Tafanario, ‘ostentóreo’, ‘dormisquear’…
La invención de etimologías, la intuición sobre ellas, es tan entretenida como iluminadora
Los miércoles comparto espacio radiofónico con Àngels Barceló y Manuel Delgado. El otro día, hablando de sombras, comprendí que me interesa el significado de las palabras desconocidas ―tafanario, martingala― y, a la vez, busco el reverso de las que conocemos más de la cuenta, presuposiciones y música ambiente: democracia, libertad, europeísmo, pueblo soberano… También me fascinan los neologismos ―no necesariamente los anglicismos adaptados―, la invención de etimologías y el empleo de acepciones posibles para palabras que tienen, en realidad, otras acepciones: cuando era pequeña y jugaba con mi vecina a nuestras aventis particulares, tragábamos botes salvavidas para prevenir la muerte por vía oral antes de enfrentarnos a aventuras peligrosas y saltábamos al Tercer Mundo con nuestro traje de astronauta porque el Tercer Mundo no era esa nomenclatura políticamente incorrecta para aludir a los lugares pobres y abandonados de la mano de Diosa, a las geografías esquilmadas por la explotación, la hambruna y las guerras, territorios sobre los que se aplica el Betadine de la caridad, sino que el Tercer Mundo era algo parecido a Marte.
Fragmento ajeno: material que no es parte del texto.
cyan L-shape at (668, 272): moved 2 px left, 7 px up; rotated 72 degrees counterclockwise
La confusión no es tan descabellada…
Un ejemplo de neologismo impresionante fue el ostentóreo de Jesús Gil, palabra centauro, palabra sirena, que funde lo ostentoso con lo estentóreo para nombrar artefactos, conductas, formas de vida, como los del propio Gil. En mi casa, inventamos el verbo dormisquear, que define los sueños en superficie, el esnórquel onírico inducido por el lorazepam, y mi madre reivindicó el término dineroso, de raíz quevedesca ―”Poderoso caballero es don Dinero”―, que podría describir a personajes como Cristiano Ronaldo, que tiene dinero y es ostentoso; o a perfiles poco nítidos, como el del actual propietario del BBVA, que no tiene nombre, que son muchos nombres o corporaciones o vaya usted a saber qué. Auténtico poder. Auténtico dineroso. Hemos comprobado que el neologismo de mi madre estaba recogido en el DRAE.
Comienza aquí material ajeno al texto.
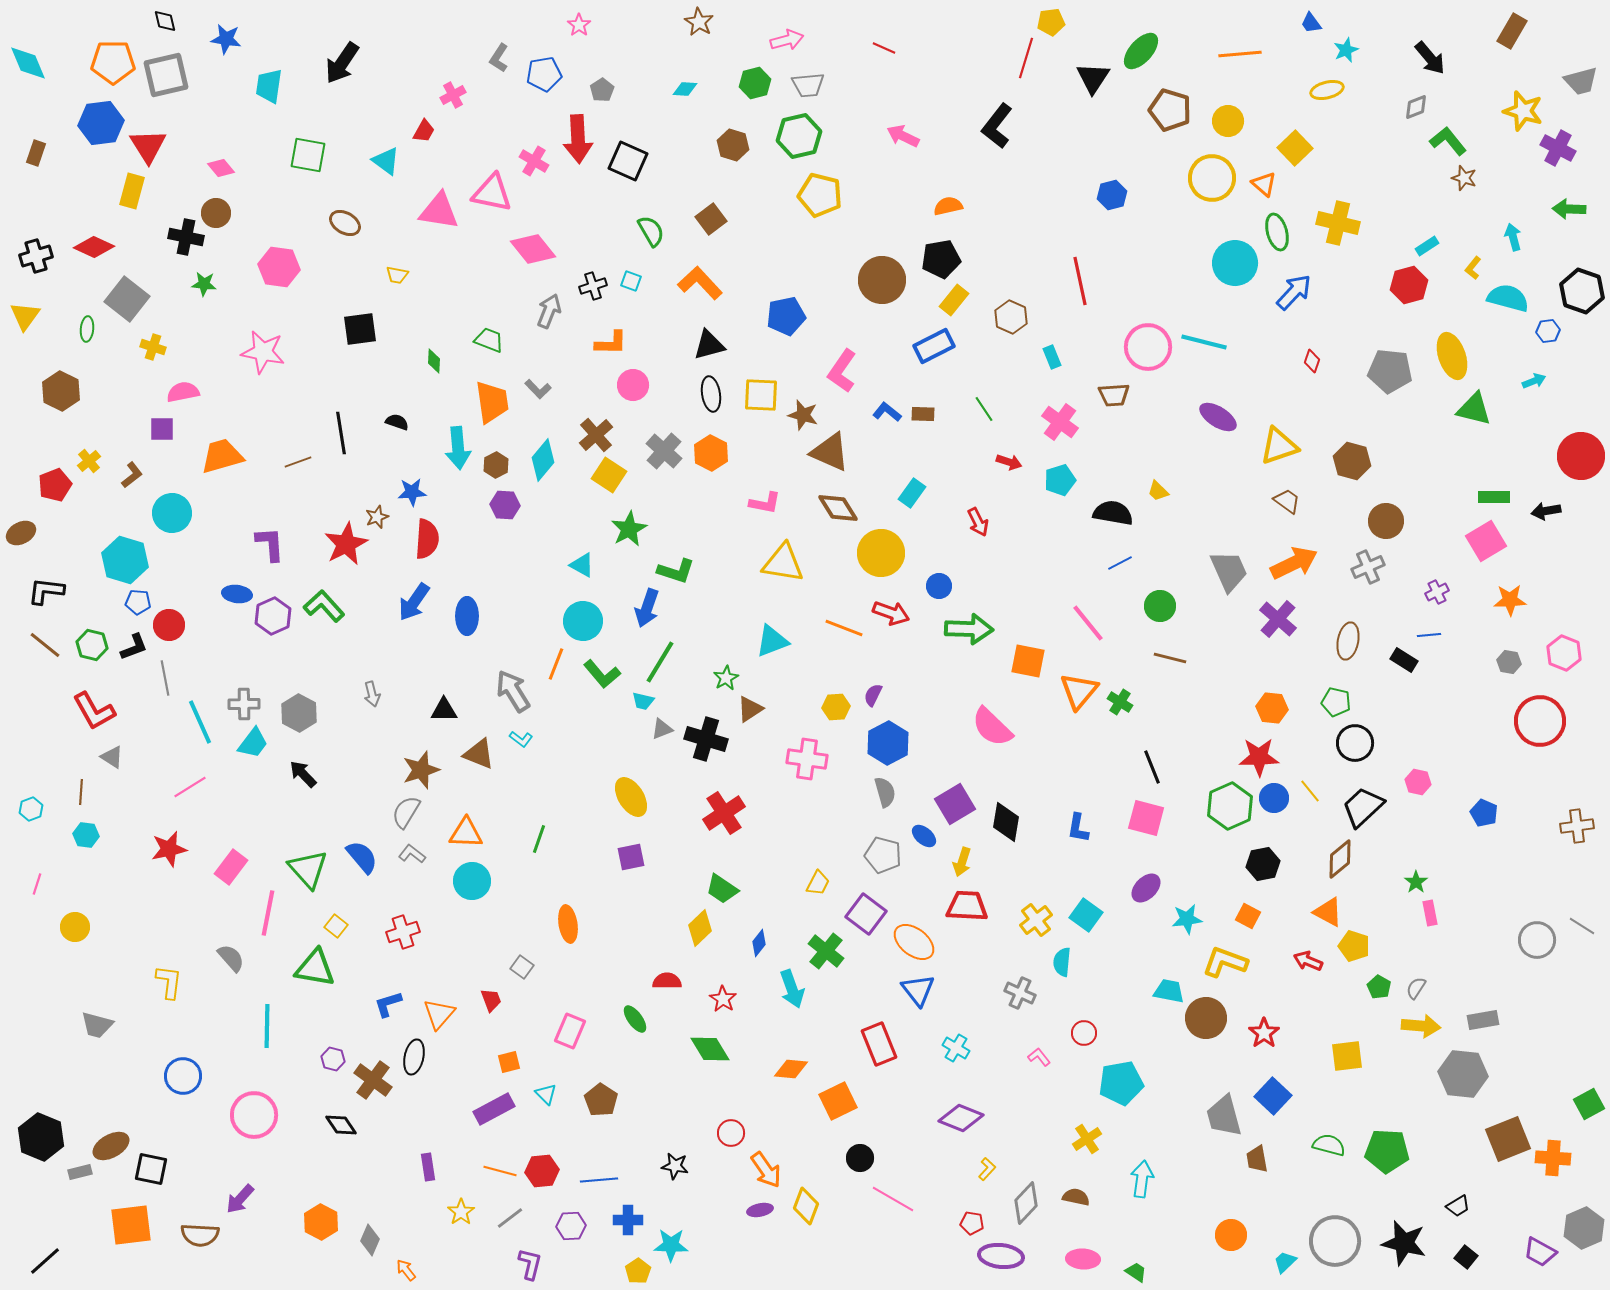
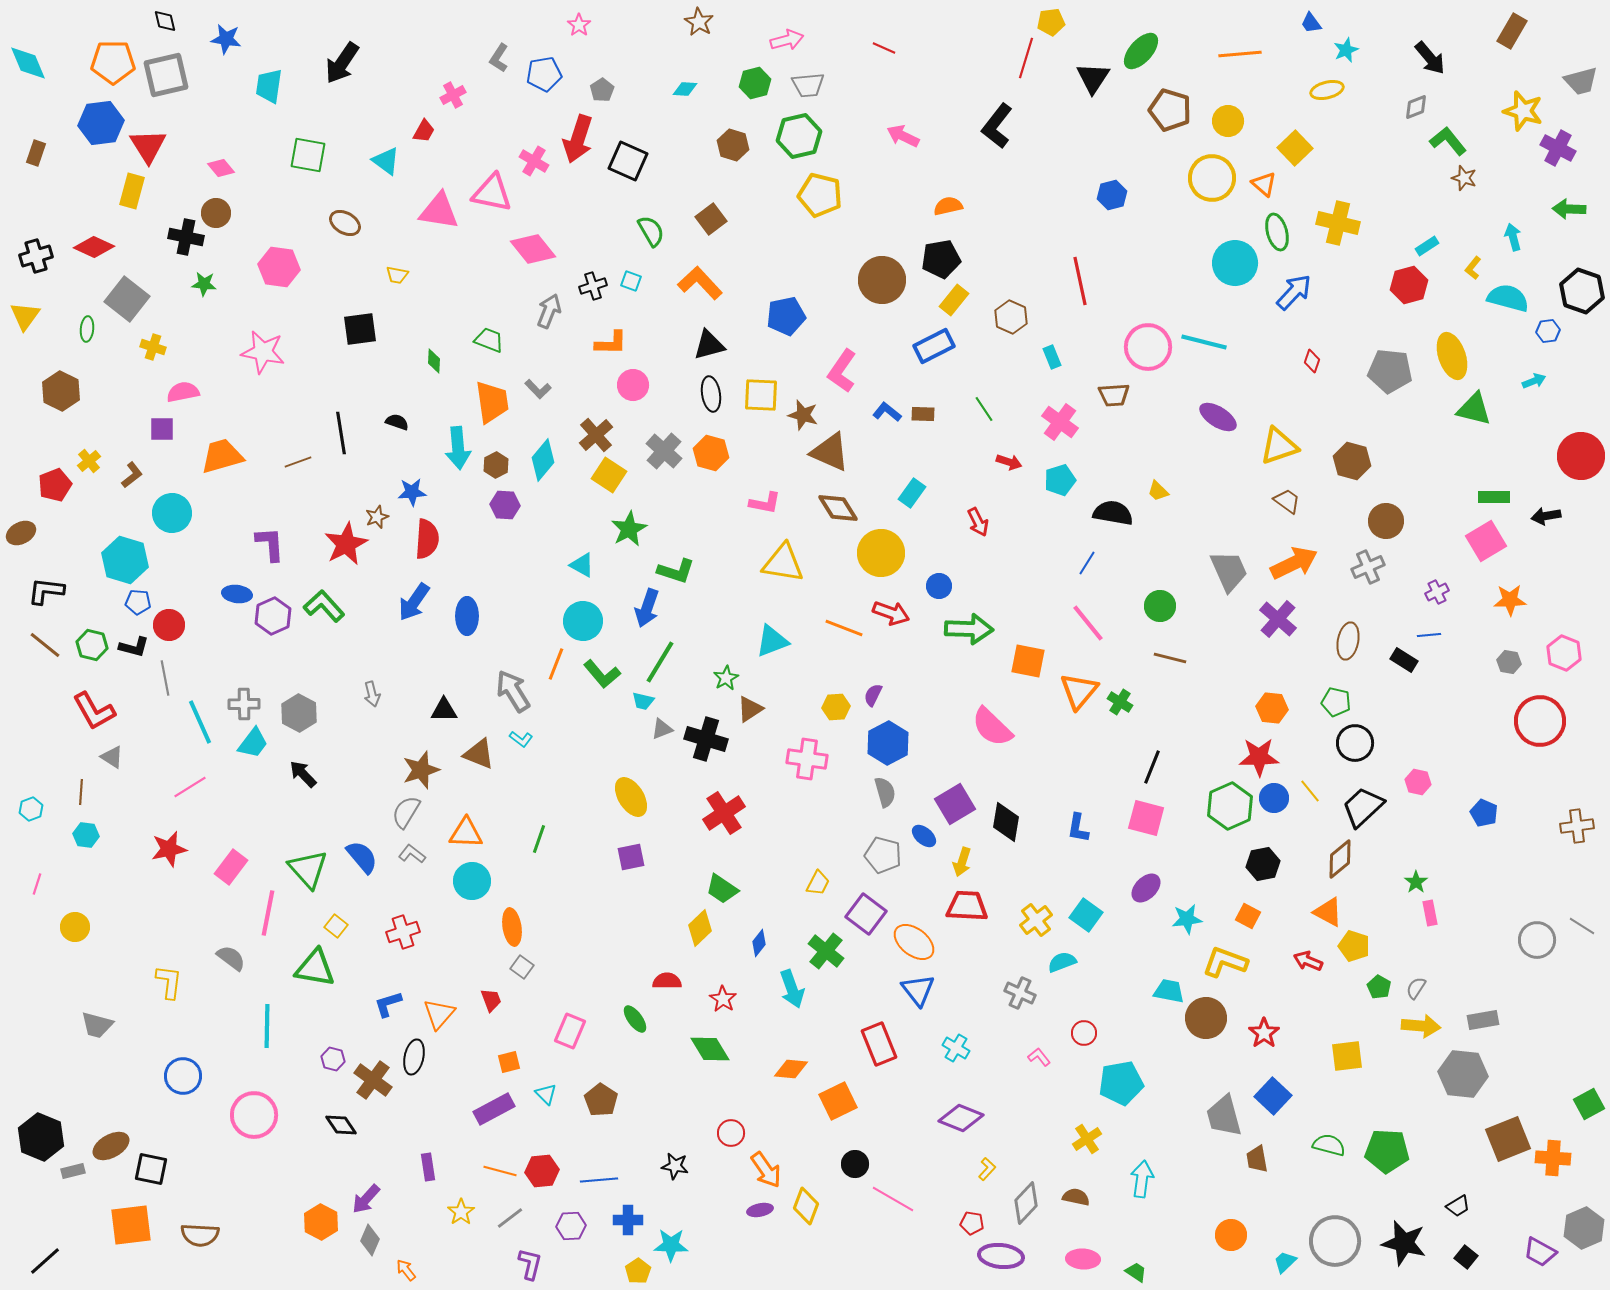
red arrow at (578, 139): rotated 21 degrees clockwise
orange hexagon at (711, 453): rotated 12 degrees counterclockwise
black arrow at (1546, 511): moved 5 px down
blue line at (1120, 563): moved 33 px left; rotated 30 degrees counterclockwise
black L-shape at (134, 647): rotated 36 degrees clockwise
black line at (1152, 767): rotated 44 degrees clockwise
orange ellipse at (568, 924): moved 56 px left, 3 px down
gray semicircle at (231, 958): rotated 12 degrees counterclockwise
cyan semicircle at (1062, 962): rotated 64 degrees clockwise
black circle at (860, 1158): moved 5 px left, 6 px down
gray rectangle at (80, 1172): moved 7 px left, 1 px up
purple arrow at (240, 1199): moved 126 px right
La invención de etimologías ―la intuición sobre ellas― es tan entretenida como iluminadora: yo pensaba que el asombro procedía de la ausencia de sombra, de sin sombra, igual que el amoral era el sin moral, diferente del inmoral, que niega una en particular. Sin embargo, ese origen y esa significación eran discutibles, si colocamos el asombro al lado del alumbramiento, que no tiene que ver con la falta de luz, sino con la salida hacia la luz. Así, el asombro, según Corominas, nace del susto de los caballos cuando eran metidos en las caballerizas, empujados hacia la sombra en la que acaso identificaban figuras amenazantes. Hacia la sombra y sin sombra se solapan, y descubrir con miedo o en lo oscuro son formas de conocer.
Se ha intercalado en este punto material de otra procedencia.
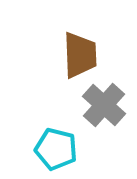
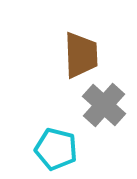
brown trapezoid: moved 1 px right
Luego, está el afilador. El chiflo del afilador se cuela por mi ventana y yo me escondo dentro del armario entre los abrigos. El chiflo del afilador me hacer recordar relatos de fantasmas. La literatura se me mete en la vida y mis cuchillos se quedan con sus filos mellados en los cajones. Las ficciones colonizan nuestro cuerpo igual que las posibilidades morfológicas de las palabras, aisladamente, inciden en nuestra morfología humana. Por último, están las chispas, los resortes automáticos que surgen de lo más profundo de nuestro mapa cerebral: ¿champú? de huevo; ¿manso?, cordero; ¿la Lola?, se va a los puertos… Ratificamos la importancia de jugar a la rayuela, la rima y el torbellino de la música en nuestros pensamientos. Sus enigmas.
Palabras y lenguaje no son mundo paralelo ni excusa para no habitar la realidad. Realidad es una palabra que rellenamos con significados nunca inocentes. No toda la realidad es lenguaje, pero jugar con el lenguaje puede ser un modo de intervenir la realidad.